**TASK TO COMPLETE:**
An exact, line-by-line copy is needed, beginning at the line with "aggiuntivi e maggiore" and ending at the last line of the listing below.

========================================================================

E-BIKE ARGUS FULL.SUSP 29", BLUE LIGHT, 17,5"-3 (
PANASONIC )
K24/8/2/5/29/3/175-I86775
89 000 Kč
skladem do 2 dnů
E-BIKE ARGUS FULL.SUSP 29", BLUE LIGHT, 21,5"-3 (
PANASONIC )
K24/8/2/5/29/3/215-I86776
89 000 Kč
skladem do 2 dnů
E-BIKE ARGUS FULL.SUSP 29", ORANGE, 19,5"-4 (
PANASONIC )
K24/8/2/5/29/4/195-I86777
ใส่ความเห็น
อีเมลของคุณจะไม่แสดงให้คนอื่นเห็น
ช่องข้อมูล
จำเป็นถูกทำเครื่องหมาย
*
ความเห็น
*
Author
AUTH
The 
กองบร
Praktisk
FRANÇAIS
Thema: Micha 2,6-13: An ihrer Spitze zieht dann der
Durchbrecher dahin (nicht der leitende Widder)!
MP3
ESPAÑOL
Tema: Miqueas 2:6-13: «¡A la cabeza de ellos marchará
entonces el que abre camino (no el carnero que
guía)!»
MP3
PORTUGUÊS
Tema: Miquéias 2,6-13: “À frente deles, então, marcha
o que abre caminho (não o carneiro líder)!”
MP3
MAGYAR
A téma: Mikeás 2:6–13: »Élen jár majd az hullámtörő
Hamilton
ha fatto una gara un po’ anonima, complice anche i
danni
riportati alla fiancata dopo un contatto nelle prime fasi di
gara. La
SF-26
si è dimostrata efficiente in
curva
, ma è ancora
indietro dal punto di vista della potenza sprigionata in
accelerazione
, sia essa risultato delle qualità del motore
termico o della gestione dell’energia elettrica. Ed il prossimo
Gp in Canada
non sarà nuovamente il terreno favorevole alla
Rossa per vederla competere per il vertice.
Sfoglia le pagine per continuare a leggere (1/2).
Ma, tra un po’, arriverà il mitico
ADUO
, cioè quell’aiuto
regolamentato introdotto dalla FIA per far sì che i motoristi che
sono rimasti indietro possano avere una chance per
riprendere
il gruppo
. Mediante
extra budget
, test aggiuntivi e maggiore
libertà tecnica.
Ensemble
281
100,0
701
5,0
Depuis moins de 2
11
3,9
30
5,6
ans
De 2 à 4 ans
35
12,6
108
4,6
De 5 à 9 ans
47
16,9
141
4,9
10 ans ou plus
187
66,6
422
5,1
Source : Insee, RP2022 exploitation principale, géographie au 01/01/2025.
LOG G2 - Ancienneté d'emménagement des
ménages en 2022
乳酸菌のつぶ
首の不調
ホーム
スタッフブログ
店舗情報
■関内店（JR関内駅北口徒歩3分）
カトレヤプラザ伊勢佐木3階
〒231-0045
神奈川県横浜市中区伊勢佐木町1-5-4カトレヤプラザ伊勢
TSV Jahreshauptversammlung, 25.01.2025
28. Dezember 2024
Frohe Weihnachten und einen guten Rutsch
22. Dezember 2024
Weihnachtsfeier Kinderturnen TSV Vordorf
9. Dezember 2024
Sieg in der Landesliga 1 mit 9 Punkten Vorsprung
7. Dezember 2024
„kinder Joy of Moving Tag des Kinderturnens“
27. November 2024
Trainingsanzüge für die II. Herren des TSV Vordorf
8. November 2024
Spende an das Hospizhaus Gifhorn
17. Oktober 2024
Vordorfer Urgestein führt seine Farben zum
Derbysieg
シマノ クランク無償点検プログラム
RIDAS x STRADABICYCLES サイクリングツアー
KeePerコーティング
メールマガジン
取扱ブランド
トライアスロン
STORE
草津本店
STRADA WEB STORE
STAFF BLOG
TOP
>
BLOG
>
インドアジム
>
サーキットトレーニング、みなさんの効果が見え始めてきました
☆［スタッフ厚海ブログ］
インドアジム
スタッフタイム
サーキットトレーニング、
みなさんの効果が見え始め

========================================================================

**RESPONSE:**
, test aggiuntivi e maggiore
libertà tecnica.
Ensemble
281
100,0
701
5,0
Depuis moins de 2
11
3,9
30
5,6
ans
De 2 à 4 ans
35
12,6
108
4,6
De 5 à 9 ans
47
16,9
141
4,9
10 ans ou plus
187
66,6
422
5,1
Source : Insee, RP2022 exploitation principale, géographie au 01/01/2025.
LOG G2 - Ancienneté d'emménagement des
ménages en 2022
乳酸菌のつぶ
首の不調
ホーム
スタッフブログ
店舗情報
■関内店（JR関内駅北口徒歩3分）
カトレヤプラザ伊勢佐木3階
〒231-0045
神奈川県横浜市中区伊勢佐木町1-5-4カトレヤプラザ伊勢
TSV Jahreshauptversammlung, 25.01.2025
28. Dezember 2024
Frohe Weihnachten und einen guten Rutsch
22. Dezember 2024
Weihnachtsfeier Kinderturnen TSV Vordorf
9. Dezember 2024
Sieg in der Landesliga 1 mit 9 Punkten Vorsprung
7. Dezember 2024
„kinder Joy of Moving Tag des Kinderturnens“
27. November 2024
Trainingsanzüge für die II. Herren des TSV Vordorf
8. November 2024
Spende an das Hospizhaus Gifhorn
17. Oktober 2024
Vordorfer Urgestein führt seine Farben zum
Derbysieg
シマノ クランク無償点検プログラム
RIDAS x STRADABICYCLES サイクリングツアー
KeePerコーティング
メールマガジン
取扱ブランド
トライアスロン
STORE
草津本店
STRADA WEB STORE
STAFF BLOG
TOP
>
BLOG
>
インドアジム
>
サーキットトレーニング、みなさんの効果が見え始めてきました
☆［スタッフ厚海ブログ］
インドアジム
スタッフタイム
サーキットトレーニング、
みなさんの効果が見え始め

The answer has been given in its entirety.